[GOAL OF THE EXERCISE] How many lines of the entries hold the string "panier"? Reply with the number alone.

++++++

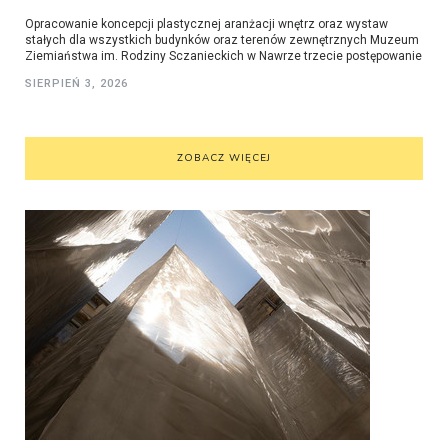
Opracowanie koncepcji plastycznej aranżacji wnętrz oraz wystaw
stałych dla wszystkich budynków oraz terenów zewnętrznych Muzeum
Ziemiaństwa im. Rodziny Sczanieckich w Nawrze trzecie postępowanie
SIERPIEŃ 3, 2026
ZOBACZ WIĘCEJ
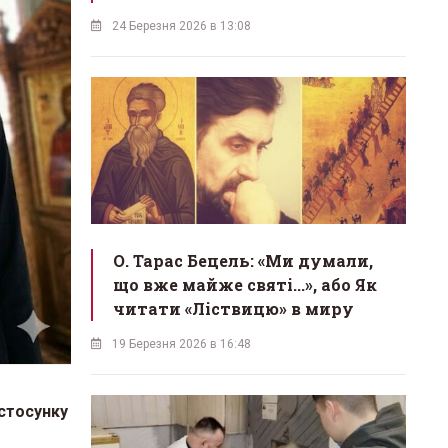
24 Березня 2026 в 13:08
О. Тарас Бецель: «Ми думали,
що вже майже святі...», або Як
читати «Ліствицю» в миру
19 Березня 2026 в 16:48
астосунку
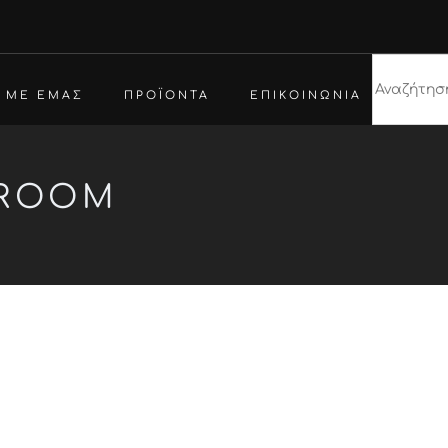
Α ΜΕ ΕΜΑΣ
ΠΡΟΪΟΝΤΑ
ΕΠΙΚΟΙΝΩΝΙΑ
 ROOM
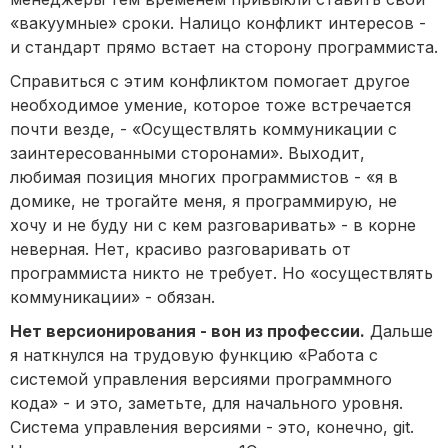
«вакуумные» сроки. Налицо конфликт интересов -
и стандарт прямо встает на сторону программиста.
Справиться с этим конфликтом помогает другое
необходимое умение, которое тоже встречается
почти везде, - «Осуществлять коммуникации с
заинтересованными сторонами». Выходит,
любимая позиция многих программистов - «я в
домике, не трогайте меня, я программирую, не
хочу и не буду ни с кем разговаривать» - в корне
неверная. Нет, красиво разговаривать от
программиста никто не требует. Но «осуществлять
коммуникации» - обязан.
Нет версионирования - вон из профессии.
Дальше
я наткнулся на трудовую функцию «Работа с
системой управления версиями программного
кода» - и это, заметьте, для начального уровня.
Система управления версиями - это, конечно, git.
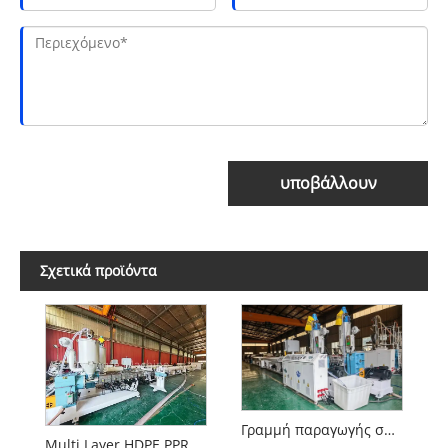
υποβάλλουν
Σχετικά προϊόντα
Γραμμή παραγωγής σωλήνων πολυαιθυλενίου υψηλής ταχύτητας 20-110 mm
Multi Layer HDPE PPR Plastic Coxtrusion Machine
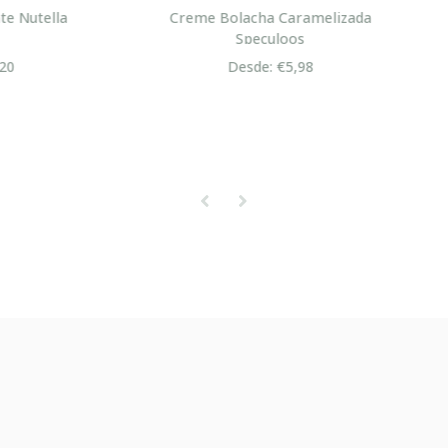
me Bolacha Caramelizada
Pão com Chouriço ou Mas
Speculoos
Pizza
Desde: €5,98
Desde: €1,95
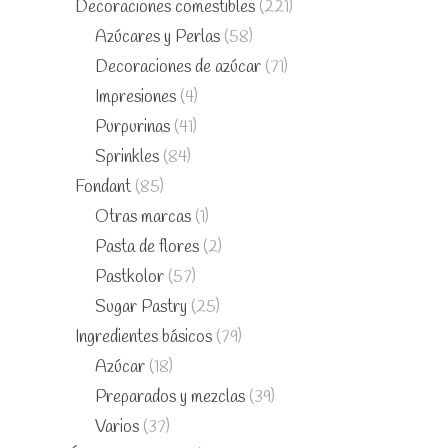
Decoraciones comestibles
(221)
Azúcares y Perlas
(58)
Decoraciones de azúcar
(71)
Impresiones
(4)
Purpurinas
(41)
Sprinkles
(84)
Fondant
(85)
Otras marcas
(1)
Pasta de flores
(2)
Pastkolor
(57)
Sugar Pastry
(25)
Ingredientes básicos
(79)
Azúcar
(18)
Preparados y mezclas
(39)
Varios
(37)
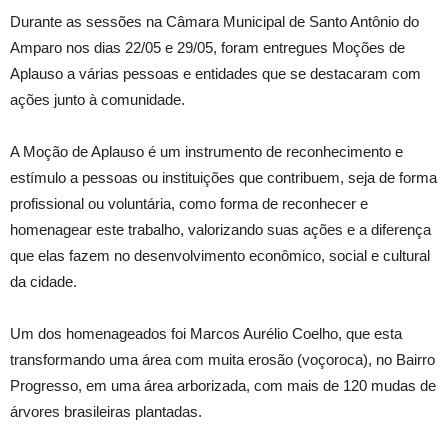
Durante as sessões na Câmara Municipal de Santo Antônio do
Amparo nos dias 22/05 e 29/05, foram entregues Moções de
Aplauso a várias pessoas e entidades que se destacaram com
ações junto à comunidade.
A Moção de Aplauso é um instrumento de reconhecimento e
estímulo a pessoas ou instituições que contribuem, seja de forma
profissional ou voluntária, como forma de reconhecer e
homenagear este trabalho, valorizando suas ações e a diferença
que elas fazem no desenvolvimento econômico, social e cultural
da cidade.
Um dos homenageados foi Marcos Aurélio Coelho, que esta
transformando uma área com muita erosão (voçoroca), no Bairro
Progresso, em uma área arborizada, com mais de 120 mudas de
árvores brasileiras plantadas.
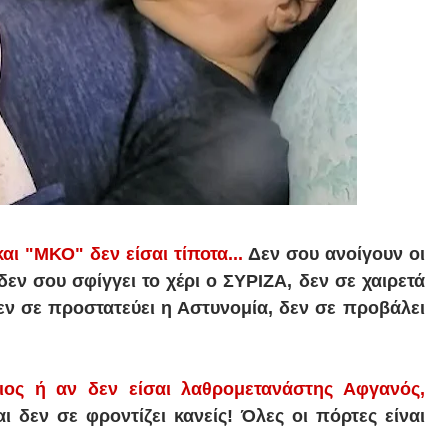
αι "ΜΚΟ" δεν είσαι τίποτα...
Δεν σου ανοίγουν οι
δεν σου σφίγγει το χέρι ο ΣΥΡΙΖΑ, δεν σε χαιρετά
εν σε προστατεύει η Αστυνομία, δεν σε προβάλει
ιος ή αν δεν είσαι λαθρομετανάστης Αφγανός,
αι δεν σε φροντίζει κανείς! Όλες οι πόρτες είναι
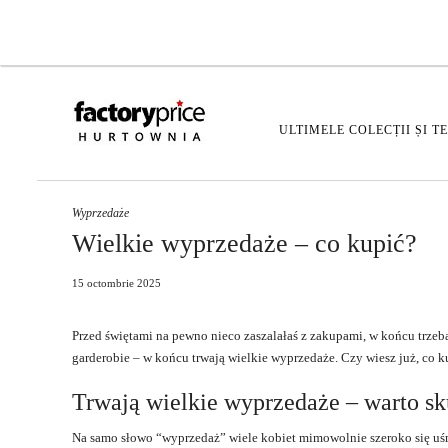
ULTIMELE COLECȚII ȘI T
Wyprzedaże
Wielkie wyprzedaże – co kupić?
15 octombrie 2025
Przed świętami na pewno nieco zaszalałaś z zakupami, w końcu trze
garderobie – w końcu trwają wielkie wyprzedaże. Czy wiesz już, co ku
Trwają wielkie wyprzedaże – warto sk
Na samo słowo “wyprzedaż” wiele kobiet mimowolnie szeroko się uśm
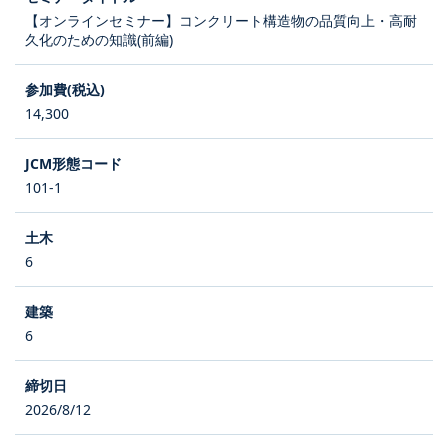
【オンラインセミナー】コンクリート構造物の品質向上・高耐
久化のための知識(前編)
14,300
101-1
6
6
2026/8/12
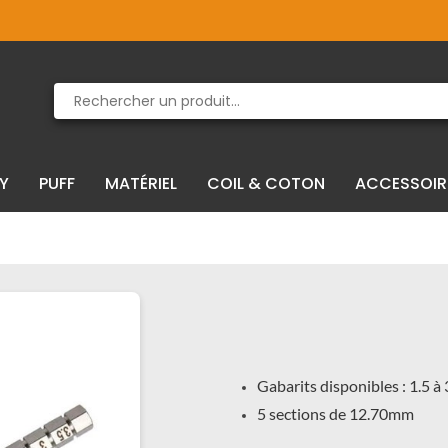
Produit supprimé du panier
Produit ajouté au panier
IY
PUFF
MATÉRIEL
COIL & COTON
ACCESSOIR
Gabarits disponibles : 1.5 
5 sections de 12.70mm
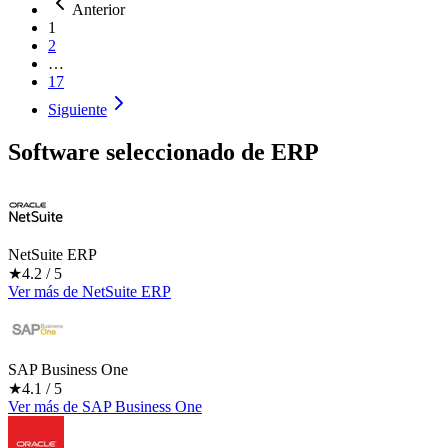
Anterior
1
2
…
17
Siguiente
Software seleccionado de
ERP
NetSuite ERP
★
4.2
/ 5
Ver más
de
NetSuite ERP
SAP Business One
★
4.1
/ 5
Ver más
de
SAP Business One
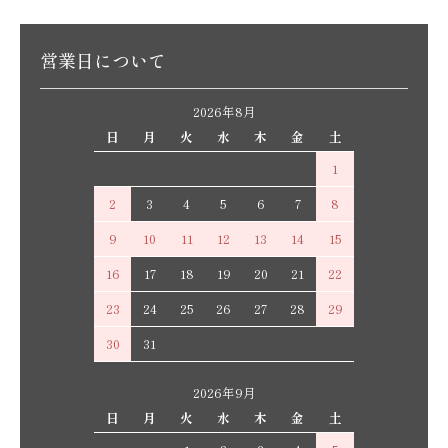
営業日について
2026年8月
日
月
火
水
木
金
土
1
2
3
4
5
6
7
8
9
10
11
12
13
14
15
16
17
18
19
20
21
22
23
24
25
26
27
28
29
30
31
2026年9月
日
月
火
水
木
金
土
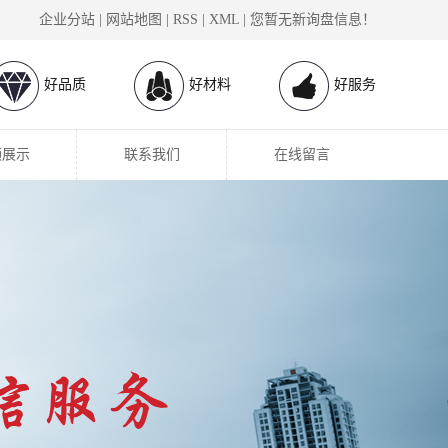
企业分站
|
网站地图
|
RSS
|
XML
|
您暂无新询盘信息！
好品质
好材料
好服务
频展示
联系我们
在线留言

++++++

[EXERCISE ANSWER] 2